In the podcast in which I interviewed both Rob and Val (listen here), I talked about this at the end. I joined for two basic reasons: 1) out of gratitude for the new payscale that economically changed our lives for the better; 2) out of concern for what was happening to public education in Tallahasse, which began to make me sit up and take notice eight years ago in 2010. In fact, this op-ed that landed on the front page of the Opinion section of the Sunday edition of the Tampa Tribute was the first time I publicly waded into the waters of education policy here in the Sunshine State.

Thank you, Tallahassee, for making me realize why I needed to become part of a union.

As a member for the last four and half years, as well as a building rep for the last two years, and now executive board member for the last seven months, I am proud to be part of a dedicated group of education professionals who work incessantly to give each and every child the very best quality education while simultaneously advocating for all students and our entire profession.

Perhaps more importantly, being a member of HCTA has given me strength through solidarity and the courage to share my perspective with my “teacher voice.” But ultimately what being a member has taught me is that it’s not about any one person at all.
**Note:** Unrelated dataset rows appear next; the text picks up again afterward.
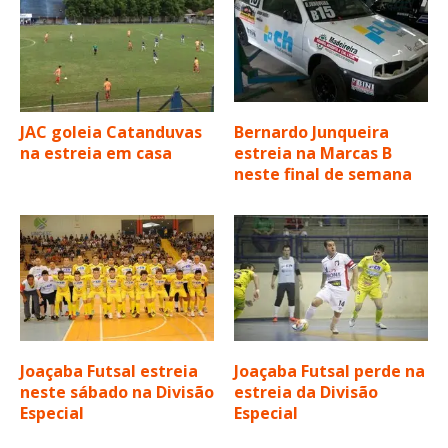
JAC goleia Catanduvas
Bernardo Junqueira
na estreia em casa
estreia na Marcas B
neste final de semana
Joaçaba Futsal estreia
Joaçaba Futsal perde na
neste sábado na Divisão
estreia da Divisão
Especial
Especial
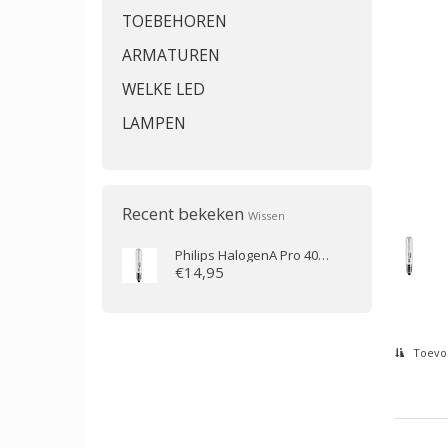
TOEBEHOREN
ARMATUREN
WELKE LED
LAMPEN
Recent bekeken
Wissen
Philips
HalogenA Pro 40W E14 T25 helder
€14,95
Toevoe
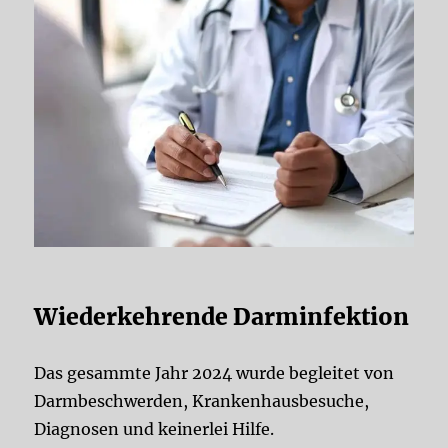
Wiederkehrende Darminfektion
Das gesammte Jahr 2024 wurde begleitet von
Darmbeschwerden, Krankenhausbesuche,
Diagnosen und keinerlei Hilfe.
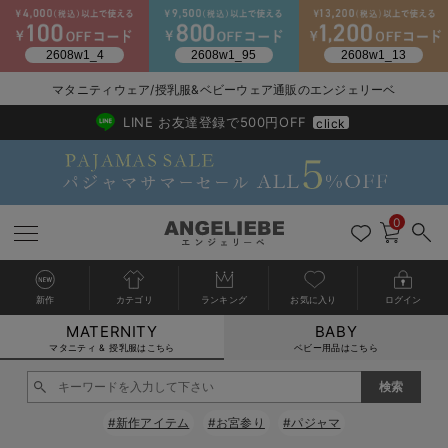
2026/NewArrival
送料495円(一部地域を除く) 7,700円以上で送料無料
マタニティウェア/授乳服&ベビーウェア通販のエンジェリーベ
LINE お友達登録で500円OFF
click
0
新作
カテゴリ
ランキング
お気に入り
ログイン
MATERNITY
BABY
戻る
戻る
戻る
戻る
戻る
戻る
戻る
戻る
戻る
戻る
戻る
戻る
戻る
戻る
戻る
戻る
戻る
戻る
戻る
戻る
戻る
戻る
戻る
戻る
戻る
戻る
戻る
戻る
戻る
戻る
戻る
カートに入れる
マタニティ & 授乳服はこちら
ベビー用品はこちら
マタニティウェア全て
マタニティ 下着・インナー全て
授乳服全て
マタニティ フォーマル全て
授乳用品全て
マタニティレッグウェア全て
マタニティ ボディケア全て
アウトレット全て
特集全て
再入荷全て
送料無料アイテム全て
ブラキャミ おまとめ
【37周年祭セール】
気温差別オススメアイ
マタニティウェア お
こだわりの履き心地！
出産準備応援割全て
春のマタニティワンピ
Gift Selection 
冬の冷え対策インナー
入院準備の持ち物チェ
冬のあったか特集全て
閉じる
マタニティ ワンピース
授乳ワンピース
マタニティ スーツ
妊婦用 抱き枕・授乳クッション
マタニティストッキング・タイツ
妊娠線クリーム
【アウトレット】ワンピース
抗菌防臭加工
再入荷｜インナー
授乳ブラ・マタニティブラ（マタニティインナー・産後用品）
ワンピース
【37周年祭セール】2
【15℃】3月下旬～
動きやすく着回しでき
強撚スムース(コスパ
【おまとめ割】パジャ
カジュアル
ジャケット派
マタニティパジャマ
【オフィスカジュアル
レギンスタイプ
【フォーマル】ワンピ
【ベビー】長袖
ハンカチ
快適ウェア10%OFF
セットアップ・ レイ
〜3,000円（税込）
薄くてあったか
入院してすぐ使うグッ
【冬のあったか特集】
#新作アイテム
#お宮参り
#パジャマ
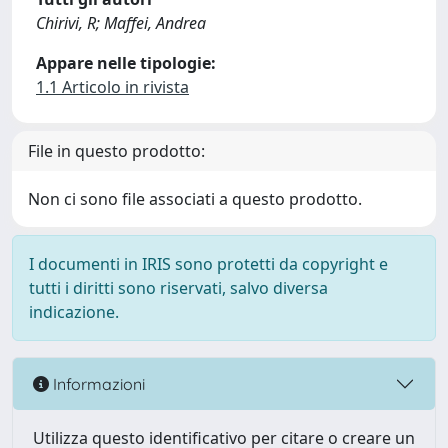
Chirivi, R; Maffei, Andrea
Appare nelle tipologie:
1.1 Articolo in rivista
File in questo prodotto:
Non ci sono file associati a questo prodotto.
I documenti in IRIS sono protetti da copyright e
tutti i diritti sono riservati, salvo diversa
indicazione.
Informazioni
Utilizza questo identificativo per citare o creare un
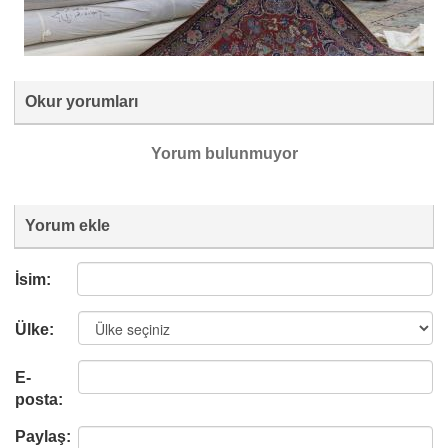
Okur yorumları
Yorum bulunmuyor
Yorum ekle
İsim:
Ülke:
E-
posta:
Paylaş:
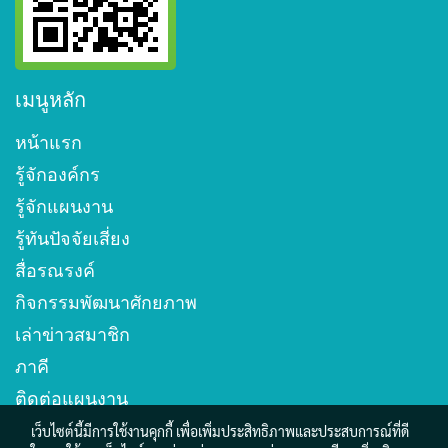
เมนูหลัก
หน้าแรก
รู้จักองค์กร
รู้จักแผนงาน
รู้ทันปัจจัยเสี่ยง
สื่อรณรงค์
กิจกรรมพัฒนาศักยภาพ
เล่าข่าวสมาชิก
ภาคี
ติดต่อแผนงาน
เว็บไซต์นี้มีการใช้งานคุกกี้ เพื่อเพิ่มประสิทธิภาพและประสบการณ์ที่ดี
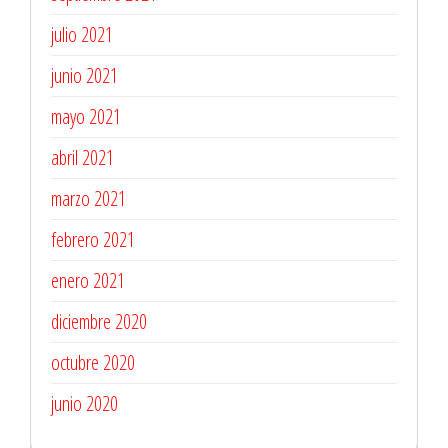
julio 2021
junio 2021
mayo 2021
abril 2021
marzo 2021
febrero 2021
enero 2021
diciembre 2020
octubre 2020
junio 2020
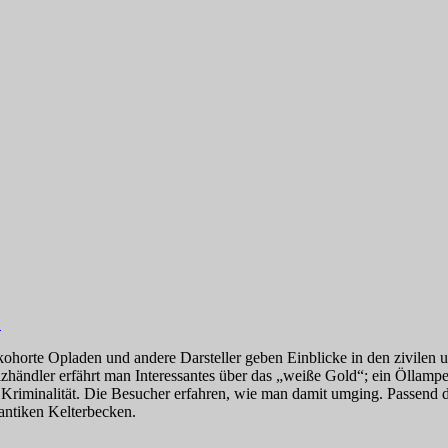
»
horte Opladen und andere Darsteller geben Einblicke in den zivilen un
ändler erfährt man Interessantes über das „weiße Gold“; ein Öllampen
 Kriminalität. Die Besucher erfahren, wie man damit umging. Passend 
antiken Kelterbecken.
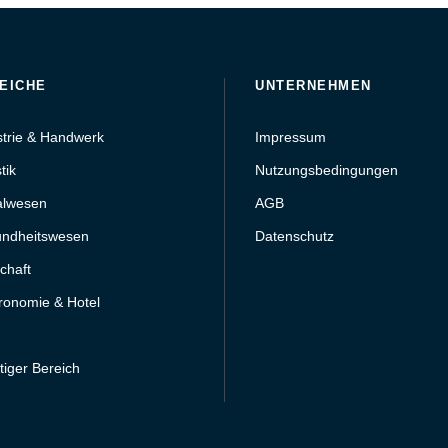
EICHE
UNTERNEHMEN
strie & Handwerk
Impressum
tik
Nutzungsbedingungen
alwesen
AGB
ndheitswesen
Datenschutz
chaft
ronomie & Hotel
tiger Bereich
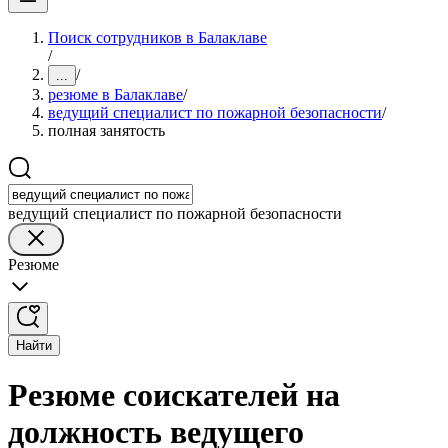
Поиск сотрудников в Балаклаве
/
/
...
резюме в Балаклаве
/
ведущий специалист по пожарной безопасности
/
полная занятость
ведущий специалист по пожарной безопасности
Резюме
Найти
Резюме соискателей на
должность ведущего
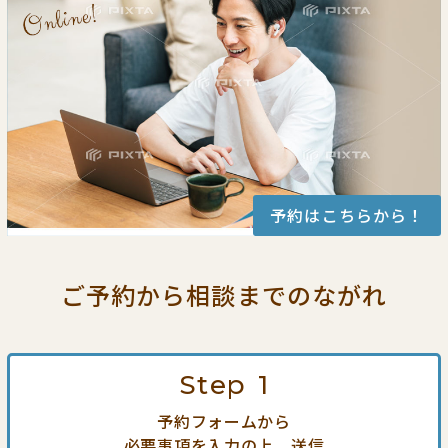
予約はこちらから！
ご予約から相談までの
ながれ
Step
1
予約フォームから
必要事項を入力の上、送信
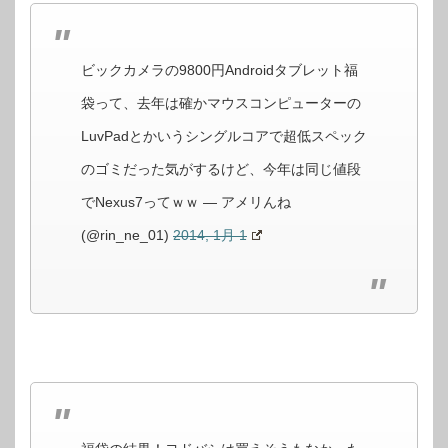
ビックカメラの9800円Androidタブレット福
袋って、去年は確かマウスコンピューターの
LuvPadとかいうシングルコアで超低スペック
のゴミだった気がするけど、今年は同じ値段
でNexus7ってｗｗ — アメリんね
(@rin_ne_01)
2014, 1月 1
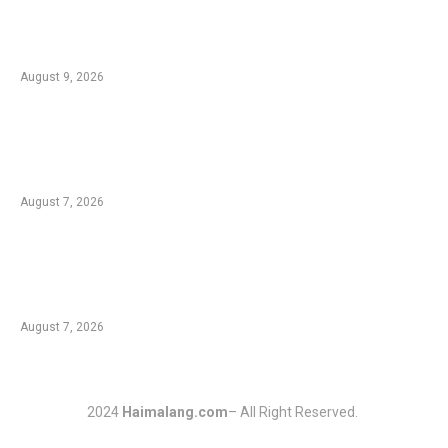
Kebakaran Bromo Meluas, Seluruh Akses
Wisata Ditutup Total hingga Jemplang
Malang
August 9, 2026
Kementan Dorong Percepatan Penyaluran
Rp1,7 Triliun untuk Pemulihan Pertanian
Pascabencana Aceh
August 7, 2026
Tradisi Ujung Masyarakat Tengger di Desa
Ngadas, Ketika Bilur Rotan Menjadi Simbol
Perdamaian
August 7, 2026
2024
Haimalang.com
– All Right Reserved.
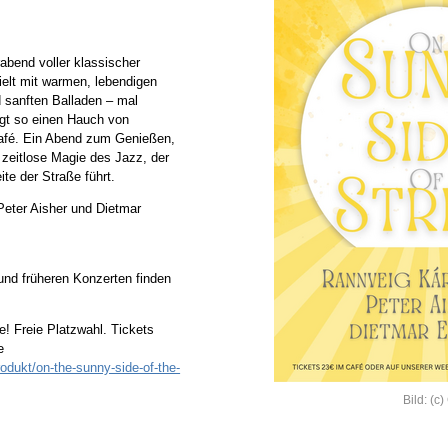
bend voller klassischer
ielt mit warmen, lebendigen
 sanften Balladen – mal
ngt so einen Hauch von
Café. Ein Abend zum Genießen,
 zeitlose Magie des Jazz, der
te der Straße führt.
 Peter Aisher und Dietmar
und früheren Konzerten finden
e! Freie Platzwahl. Tickets
e
rodukt/on-the-sunny-side-of-the-
Bild: (c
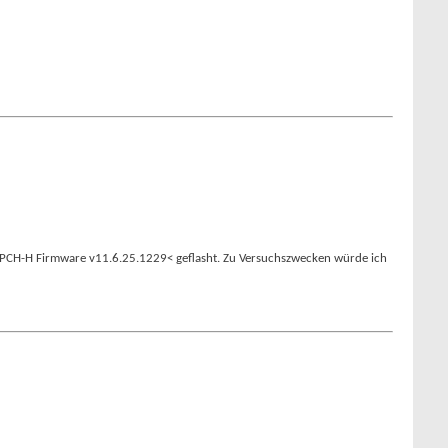
er PCH-H Firmware v11.6.25.1229< geflasht. Zu Versuchszwecken würde ich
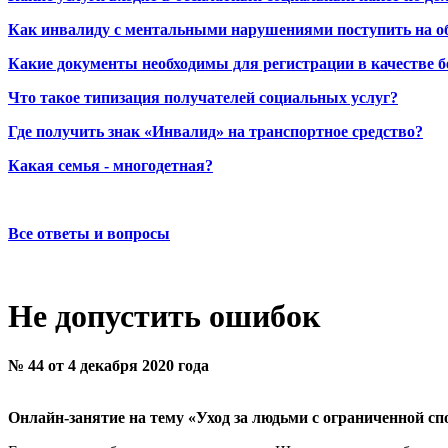
Как инвалиду с ментальными нарушениями поступить на о
Какие документы необходимы для регистрации в качестве б
Что такое типизация получателей социальных услуг?
Где получить знак «Инвалид» на транспортное средство?
Какая семья - многодетная?
Все ответы и вопросы
Не допустить ошибок
№ 44 от 4 декабря 2020 года
Онлайн-занятие на тему «Уход за людьми с ограниченной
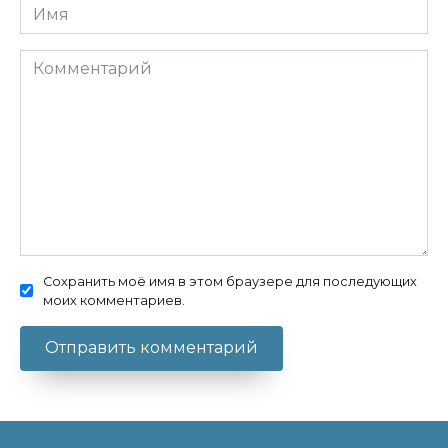
Имя
Комментарий
Сохранить моё имя в этом браузере для последующих
моих комментариев.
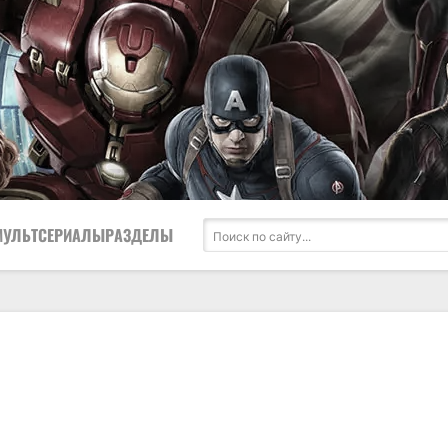
МУЛЬТСЕРИАЛЫ
РАЗДЕЛЫ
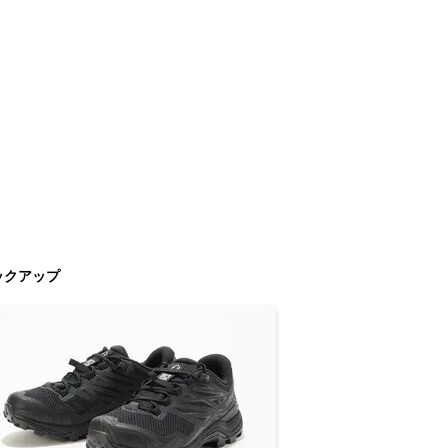
ックアップ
It’s about all of us. Together.

When I recorded the podcasts for all four of the candidates, I was trying to be as impartial as possible, which is why I asked five essential questions and did not interact with any candidate’s response. Every candidate had great things to say, and I wish I could have an amalgamation of them all. But I realize that’s not possible, which is why I have been pondering this decision for the last few months and only decided today.

In my mind, Rob Kriete and Val Chuchman are tied. I honestly cannot really separate them, mainly because they both bring numerous tangible assets to the role of president. I even went so far as to write out a list of pros and cons, and still couldn’t make up my mind.

My gut, however, tells me something else. It tells me that we are walking into a storm the likes of which I doubt anyone in our district has seen in the last twenty years. The locus of this storm, of course, is the capitol; what the GOP-led Legislature has wrought over the last two years between HB7069, HB7055, and more cannot be ignored, especially the unwillingness to truly invest in public education and instead take what scant money exists and pour it into dubious ventures that only erode the entire education ecosystem.

If this sounds familiar, it’s because we all read about it a great deal a few years ago when it happened in Wisconsin. Now it seems as if “reformers” are trying to replicate that here, and we need someone who has the experience to take the fight to them by activating members and engaging our community partners.

We cannot afford to let them win.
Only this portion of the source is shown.